INFORMATION: Begin

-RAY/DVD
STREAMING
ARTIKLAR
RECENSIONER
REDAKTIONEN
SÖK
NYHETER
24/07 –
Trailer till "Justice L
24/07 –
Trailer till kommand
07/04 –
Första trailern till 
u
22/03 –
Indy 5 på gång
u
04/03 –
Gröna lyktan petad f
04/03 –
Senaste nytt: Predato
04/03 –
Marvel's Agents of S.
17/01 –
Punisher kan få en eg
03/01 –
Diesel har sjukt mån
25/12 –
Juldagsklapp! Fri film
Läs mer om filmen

INFORMATION: End

## [REQUIREMENT]
Only the number is wanted: how many lines of the material above include the word "till"?

## [TASK RESULT]
3